No total, de acordo com a própria Secretaria de Saúde Indígena (Sesai) dos R$ 42 milhões destinados a ações de saúde no ano de 2020, R$ 28 milhões foram utilizados em horas-voo. O valor foi superado em 2021 com R$ 29 milhões, com tendência de alta em 2022.

“Mais investimento, por si só, não reflete necessariamente na qualidade do serviço se não for garantida a lisura e eficiência dos recursos públicos empenhados”, destacou.

Investigações

Polícia Federal cumpre mandos de busca e apreensão em operação contra fraude em compra de remédios para indígenas — Foto: Polícia Federal/Divulgação

Polícia Federal cumpre mandos de busca e apreensão em operação contra fraude em compra de remédios para indígenas — Foto: Polícia Federal/Divulgação

A investigação foi aberta pela PF após o recebimento de um inquérito civil, conduzido pelo MPF, a partir de uma denúncia feita pelo Fantástico, sobre a situação dramática de crianças doentes, com desnutrição, malária e verminoses na Terra Indígena Yanomami.

Entre os alvos da PF estão os dois ex-coordenadores do Dsei Yanomami Rômulo Pinheiro e Ramsés Almeida da Silva – exonerado no último dia 22, a farmacêutica Cláudia Winch Ceolin, o assessor de Ramsés, Cândido José de Lira Barbosa, e o empresário Roger Henrique Pimentel, dono da empresa Balme Empreendimentos LTDA – todos investigados por participação no esquema.

As investigações indicam que os dois coordenadores, à época de suas respectivas gestões, firmaram o contrato com a Balme para o fornecimento de 90 tipos de medicamentos.
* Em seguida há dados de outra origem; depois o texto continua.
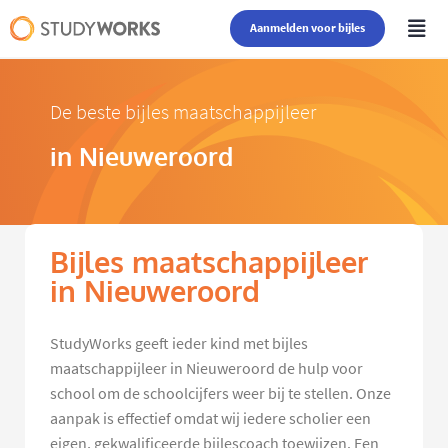
Aanmelden voor bijles
De beste bijles maatschappijleer
in Nieuweroord
Bijles maatschappijleer
in Nieuweroord
StudyWorks geeft ieder kind met bijles
maatschappijleer in Nieuweroord de hulp voor
school om de schoolcijfers weer bij te stellen. Onze
aanpak is effectief omdat wij iedere scholier een
eigen, gekwalificeerde bijlescoach toewijzen. Een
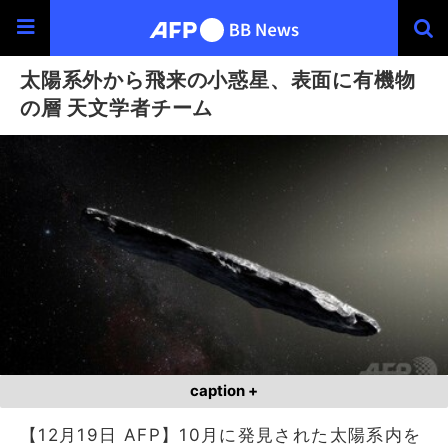
太陽系外から飛来の小惑星、表面に有機物
の層 天文学者チーム
caption +
【12月19日 AFP】10月に発見された太陽系内を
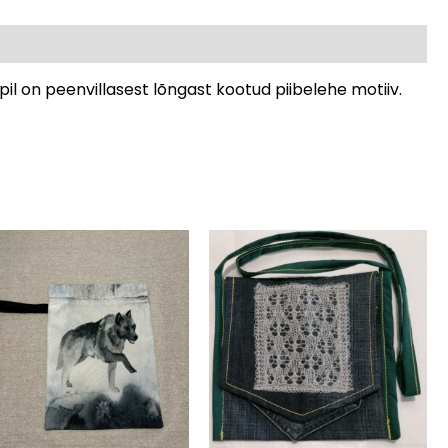
il on peenvillasest lõngast kootud piibelehe motiiv.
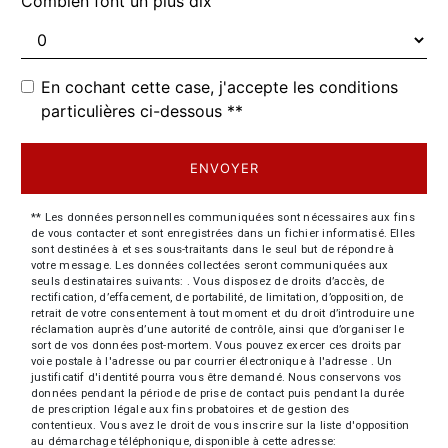
Combien font un plus dix
En cochant cette case, j'accepte les conditions
particulières ci-dessous **
ENVOYER
** Les données personnelles communiquées sont nécessaires aux fins
de vous contacter et sont enregistrées dans un fichier informatisé. Elles
sont destinées à et ses sous-traitants dans le seul but de répondre à
votre message. Les données collectées seront communiquées aux
seuls destinataires suivants: . Vous disposez de droits d’accès, de
rectification, d’effacement, de portabilité, de limitation, d’opposition, de
retrait de votre consentement à tout moment et du droit d’introduire une
réclamation auprès d’une autorité de contrôle, ainsi que d’organiser le
sort de vos données post-mortem. Vous pouvez exercer ces droits par
voie postale à l'adresse ou par courrier électronique à l'adresse . Un
justificatif d'identité pourra vous être demandé. Nous conservons vos
données pendant la période de prise de contact puis pendant la durée
de prescription légale aux fins probatoires et de gestion des
contentieux. Vous avez le droit de vous inscrire sur la liste d'opposition
au démarchage téléphonique, disponible à cette adresse:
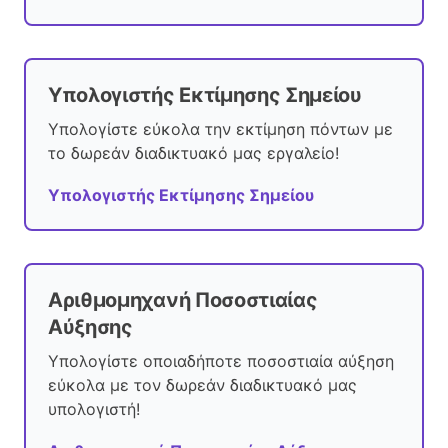
Υπολογιστής Εκτίμησης Σημείου
Υπολογίστε εύκολα την εκτίμηση πόντων με
το δωρεάν διαδικτυακό μας εργαλείο!
Υπολογιστής Εκτίμησης Σημείου
Αριθμομηχανή Ποσοστιαίας
Αύξησης
Υπολογίστε οποιαδήποτε ποσοστιαία αύξηση
εύκολα με τον δωρεάν διαδικτυακό μας
υπολογιστή!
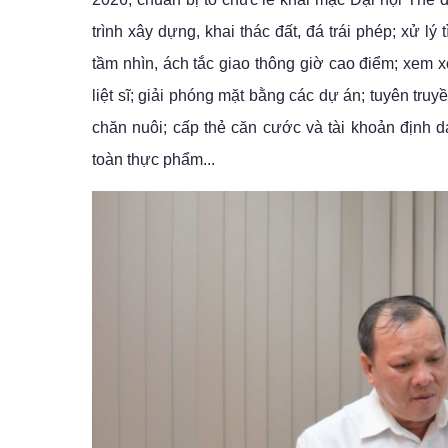
trình xây dựng, khai thác đất, đá trái phép; xử l
tầm nhìn, ách tắc giao thông giờ cao điểm; xem 
liệt sĩ; giải phóng mặt bằng các dự án; tuyên tr
chăn nuôi; cấp thẻ căn cước và tài khoản định 
toàn thực phẩm...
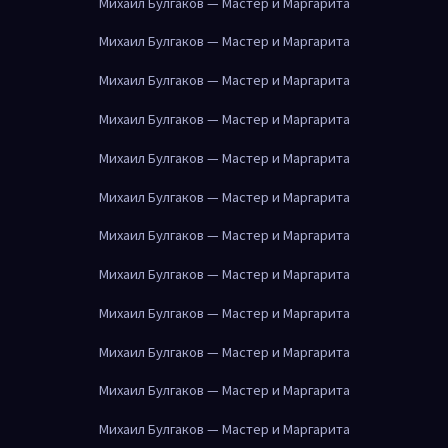
Михаил Булгаков — Мастер и Маргарита
Михаил Булгаков — Мастер и Маргарита
Михаил Булгаков — Мастер и Маргарита
Михаил Булгаков — Мастер и Маргарита
Михаил Булгаков — Мастер и Маргарита
Михаил Булгаков — Мастер и Маргарита
Михаил Булгаков — Мастер и Маргарита
Михаил Булгаков — Мастер и Маргарита
Михаил Булгаков — Мастер и Маргарита
Михаил Булгаков — Мастер и Маргарита
Михаил Булгаков — Мастер и Маргарита
Михаил Булгаков — Мастер и Маргарита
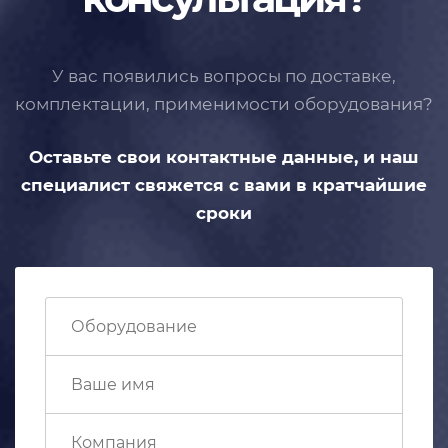
У вас появились вопросы по доставке,
комплектации, применимости
оборудования?
Оставьте свои контактные данные,
и наш
специалист свяжется с вами
в кратчайшие
сроки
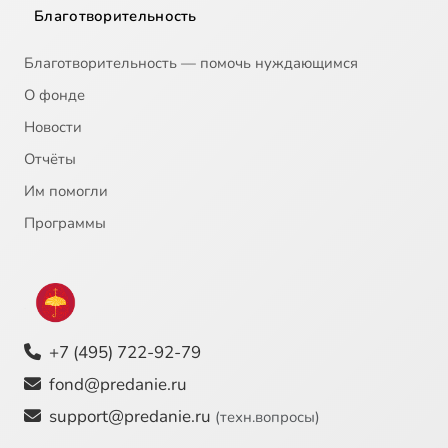
Благотворительность
Благотворительность — помочь нуждающимся
О фонде
Новости
Отчёты
Им помогли
Программы
+7 (495) 722-92-79
fond@predanie.ru
support@predanie.ru
(техн.вопросы)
Mas, a empresa entregou menos de 30% do previsto. O esquema teve a participação dos servidores ligados a eles e do dono da empresa contratada. A estimativa da PF é que esquema de desvio tenha movimentado R$ 600 mil.

O esquema também simulava o envio de medicamentos para as aldeias da TI Yanomami por meio de registros falsos no Sistema Nacional de Gestão da Assistência Farmacêutica. Para evitar o total desabastecimento e disfarçar as irregularidades, a empresa contratada realizava doações de medicamentos em pequenas quantidades.

Essas irregularidades, conforme o MPF, é resultado da nomeação de coordenadores distritais por critérios políticos ao invés de técnicos.

Por se tratar de irregularidades amplamente disseminadas no DSEI-Y, o MPF quer que o Ministério da Saúde nomeie um interventor para a chefia do órgão e para garantia da correta aplicação das verbas destinadas ao atendimento dos indígenas.

Terra Yanomami

No meio da Amazônia, garimpeiros ilegais destroem a floresta em busca de ouro, enquanto indígenas que vivem em comunidades isoladas geograficamente e de difícil acesso sofrem com falta de assistência regular de saúde.

Essa ausência deixa os Yanomami vulneráveis aos invasores e a doenças. As cenas reportadas pelo Fantástico e no g1 evidenciaram a precariedade na assistência de saúde, o que resulta em desnutrição e malária – situação em grande parte agravada pelo garimpo ilegal.

Com mais de 370 aldeias e quase 10 milhões de hectares que se estendem por Roraima, fronteira com a Venezuela, e o Amazonas, a reserva Yanomami, a maior do país, enfrenta problemas tão grandes quanto a sua extensão territorial.

Ao todo, são 28 mil indígenas que vivem isolados geograficamente em comunidades de difícil acesso, mas que, em grande parte, já sofreram alguma intervenção de fora, com a ocupação de não indígenas, como é o caso dos garimpeiros – estimados em 20 mil.

Em um cenário dramático, a reportagem registrou cenas inéditas e exclusivas de crianças extremamente magras, com quadros aparentes de desnutrição e de verminose, além de dezenas de indígenas doentes com sintomas de malária nas três comunidades visitadas: Xaruna, Heweteu I e II.